BACKGROUND: Epidural or spinal hematomas are a known risk of enoxaparin in the setting of spinal procedures and are already described in the Boxed Warning and the Warnings and Precautions sections of the labels for Lovenox and generic enoxaparin products. However, these serious adverse events continue to occur (see Data Summary). To address this safety concern, FDA worked with the manufacturer of Lovenox, Sanofi-Aventis, to further evaluate this risk and to update the Warnings and Precautions section of the Lovenox label with these additional timing recommendations. The labels for generic enoxaparin products will also be revised accordingly, as will those of other low molecular weight heparin-type products.

 

It is important to note that all anticoagulants carry the risk of causing spinal bleeding when used in conjunction with epidural/spinal anesthesia or spinal puncture.
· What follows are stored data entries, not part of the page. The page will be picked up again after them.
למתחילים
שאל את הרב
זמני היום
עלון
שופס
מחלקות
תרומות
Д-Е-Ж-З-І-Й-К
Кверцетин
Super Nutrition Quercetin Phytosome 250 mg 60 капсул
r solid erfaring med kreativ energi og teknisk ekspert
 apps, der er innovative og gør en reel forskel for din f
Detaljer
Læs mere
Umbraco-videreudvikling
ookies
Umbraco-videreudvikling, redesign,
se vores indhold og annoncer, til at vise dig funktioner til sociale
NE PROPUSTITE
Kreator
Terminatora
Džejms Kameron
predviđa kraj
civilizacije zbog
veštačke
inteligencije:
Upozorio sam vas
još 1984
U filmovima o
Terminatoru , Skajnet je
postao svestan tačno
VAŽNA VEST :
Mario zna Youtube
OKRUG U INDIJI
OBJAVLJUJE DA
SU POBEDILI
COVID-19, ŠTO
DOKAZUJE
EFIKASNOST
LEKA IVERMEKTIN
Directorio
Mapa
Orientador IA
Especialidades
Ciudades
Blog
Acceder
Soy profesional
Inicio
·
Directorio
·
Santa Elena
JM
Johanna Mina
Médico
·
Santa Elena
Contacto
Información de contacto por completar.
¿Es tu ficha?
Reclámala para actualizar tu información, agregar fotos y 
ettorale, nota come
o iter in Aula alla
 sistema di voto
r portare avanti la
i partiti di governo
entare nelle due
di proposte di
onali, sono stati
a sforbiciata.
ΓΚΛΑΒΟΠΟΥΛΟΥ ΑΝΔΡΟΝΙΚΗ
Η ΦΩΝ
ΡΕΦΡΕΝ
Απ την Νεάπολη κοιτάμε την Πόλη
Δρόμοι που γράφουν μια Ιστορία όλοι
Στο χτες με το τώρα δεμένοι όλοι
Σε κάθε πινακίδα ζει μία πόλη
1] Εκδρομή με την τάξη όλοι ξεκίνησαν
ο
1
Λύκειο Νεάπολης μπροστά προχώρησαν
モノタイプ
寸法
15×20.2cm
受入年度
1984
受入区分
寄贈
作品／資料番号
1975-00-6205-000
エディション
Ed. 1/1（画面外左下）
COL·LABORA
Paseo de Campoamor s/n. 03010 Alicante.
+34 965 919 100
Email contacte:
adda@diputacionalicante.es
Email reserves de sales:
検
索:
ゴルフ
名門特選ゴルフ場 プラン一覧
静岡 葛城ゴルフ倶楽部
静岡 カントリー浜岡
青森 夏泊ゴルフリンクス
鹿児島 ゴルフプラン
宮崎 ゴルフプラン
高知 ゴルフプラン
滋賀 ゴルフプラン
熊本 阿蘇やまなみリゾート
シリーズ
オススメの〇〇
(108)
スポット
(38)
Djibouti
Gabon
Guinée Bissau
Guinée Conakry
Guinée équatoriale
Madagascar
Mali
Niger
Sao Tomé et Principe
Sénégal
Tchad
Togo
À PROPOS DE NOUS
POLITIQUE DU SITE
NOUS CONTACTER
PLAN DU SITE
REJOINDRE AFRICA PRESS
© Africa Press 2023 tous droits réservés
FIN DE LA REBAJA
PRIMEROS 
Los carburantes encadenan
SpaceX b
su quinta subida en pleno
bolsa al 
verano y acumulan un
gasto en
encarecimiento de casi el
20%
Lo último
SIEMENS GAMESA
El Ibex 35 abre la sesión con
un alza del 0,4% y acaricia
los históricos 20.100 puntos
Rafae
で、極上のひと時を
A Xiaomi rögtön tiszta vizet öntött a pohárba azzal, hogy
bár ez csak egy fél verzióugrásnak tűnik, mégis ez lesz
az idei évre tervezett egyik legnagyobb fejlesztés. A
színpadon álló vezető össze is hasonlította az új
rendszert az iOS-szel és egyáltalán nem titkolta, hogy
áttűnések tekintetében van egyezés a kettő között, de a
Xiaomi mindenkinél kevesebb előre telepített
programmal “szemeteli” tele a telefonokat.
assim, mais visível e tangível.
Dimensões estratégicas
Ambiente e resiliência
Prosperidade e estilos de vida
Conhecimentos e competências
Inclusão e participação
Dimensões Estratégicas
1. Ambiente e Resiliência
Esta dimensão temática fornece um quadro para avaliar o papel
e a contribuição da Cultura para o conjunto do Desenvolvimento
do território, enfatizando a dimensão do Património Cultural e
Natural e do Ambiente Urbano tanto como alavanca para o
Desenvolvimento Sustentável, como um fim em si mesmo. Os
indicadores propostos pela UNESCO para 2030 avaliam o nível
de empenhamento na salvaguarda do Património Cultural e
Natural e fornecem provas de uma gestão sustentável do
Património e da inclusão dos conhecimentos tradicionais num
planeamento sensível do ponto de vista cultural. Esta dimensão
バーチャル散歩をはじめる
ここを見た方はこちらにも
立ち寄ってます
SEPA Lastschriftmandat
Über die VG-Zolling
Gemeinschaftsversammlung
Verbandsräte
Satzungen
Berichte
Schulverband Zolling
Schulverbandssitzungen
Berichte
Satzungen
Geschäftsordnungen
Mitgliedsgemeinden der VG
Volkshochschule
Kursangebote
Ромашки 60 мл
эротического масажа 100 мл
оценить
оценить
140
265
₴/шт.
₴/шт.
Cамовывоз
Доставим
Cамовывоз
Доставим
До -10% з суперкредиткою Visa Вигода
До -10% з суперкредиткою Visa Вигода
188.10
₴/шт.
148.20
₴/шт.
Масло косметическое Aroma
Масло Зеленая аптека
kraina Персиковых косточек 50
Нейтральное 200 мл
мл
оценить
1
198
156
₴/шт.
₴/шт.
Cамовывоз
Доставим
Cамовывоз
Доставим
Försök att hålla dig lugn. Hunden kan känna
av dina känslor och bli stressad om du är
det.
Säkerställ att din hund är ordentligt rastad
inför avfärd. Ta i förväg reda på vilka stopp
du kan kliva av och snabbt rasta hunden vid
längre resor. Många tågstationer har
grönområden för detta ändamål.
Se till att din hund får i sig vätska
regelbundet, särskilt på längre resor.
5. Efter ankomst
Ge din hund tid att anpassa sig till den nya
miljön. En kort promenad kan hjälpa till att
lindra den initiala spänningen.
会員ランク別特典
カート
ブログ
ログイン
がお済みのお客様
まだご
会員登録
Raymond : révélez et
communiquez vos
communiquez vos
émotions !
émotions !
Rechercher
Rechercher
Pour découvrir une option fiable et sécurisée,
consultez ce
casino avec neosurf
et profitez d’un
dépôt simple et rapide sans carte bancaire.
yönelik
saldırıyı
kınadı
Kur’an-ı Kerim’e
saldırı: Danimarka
We are continuing to evaluate the safety of other anticoagulants to determine if additional label changes are needed.

 

RECOMMENDATION: Health care professionals and institutions involved in performing spinal/epidural anesthesia or spinal punctures should determine, as part of a preprocedure checklist, whether a patient is receiving anticoagulants and identify the appropriate timing of enoxaparin dosing in relation to catheter placement or removal. To reduce the potential risk of bleeding, consider both the dose and the elimination half-life of the anticoagulant:

 

‧ For enoxaparin, placement or removal of a spinal catheter should be delayed for at least 12 hours after administration of prophylactic doses such as those used for prevention of deep vein thrombosis. Longer delays (24 hours) are appropriate to consider for patients receiving higher therapeutic doses of enoxaparin (1 mg/kg twice daily or 1.5 mg/kg once daily).

 

‧ A post procedure dose of enoxaparin should usually be given no sooner than 4 hours after catheter removal.

 

‧ In all cases, a benefit-risk assessment should consider both the risk for thrombosis and the risk for bleeding in the context of the procedure and patient risk factors.

 

For Complete MedWatch Safety Alert including link to Drug Safety Communication: 

http://www.fda.gov/Safety/MedWatch/SafetyInformation/SafetyAlertsforHuma...

 

FDA建議醫療人員應謹慎評估使用抗凝血藥物如enoxaparin的病人其脊髓導管置入與移除的時機,並建議導管移除後應隔一段時間後才可再給予抗凝血藥物,以降低因硬膜外或腰椎穿刺導致脊柱出血或癱瘓之風險。並建議將此警語加入low molecular weight heparins之仿單中。

 

背景

 

硬膜外或脊髓血腫為使用enoxaparin病人於進行脊髓手術時的已知風險之一,且已標註於仿單中,然而這些嚴重不良反應仍不斷發生。為了處理此問題,FDA與廠商進一步的評估此風險且於仿單中新增給藥時間的建議,重要的是應注意當進行硬膜外/脊髓麻醉或穿刺時,使用任何抗凝血劑都可能造成脊髓出血的風險。FDA將持續評估其他抗凝血劑的安全性以確認是否需要更新仿單。

 

建議

 

參與執行脊髓/硬膜外麻醉或穿刺的醫療人員和機構應將確認病人是否正在服用抗凝血劑與評估適當的給藥時機列為術前核對清單的一部分。為了減少潛在的出血風險,應同時考慮抗凝血劑的劑量及半衰期:

 

1. Enoxaparin用於預防深層靜脈血栓時,給藥後至少12小時才可放置或移除脊髓導管。當給予較高的治療劑量時 (如1 mg/kg、一天兩次或1.5 mg/kg、一天一次),建議可再延長至24小時。

 

2. 應於導管移除後至少4小時,再給予術後的enoxaparin劑量。

 

對於所有使用抗凝血劑須進行髓/硬膜外麻醉或穿刺的病人,應考量手術及病人自身的危險因子,就發生血栓或出血的風險做適當的效益及風險評估。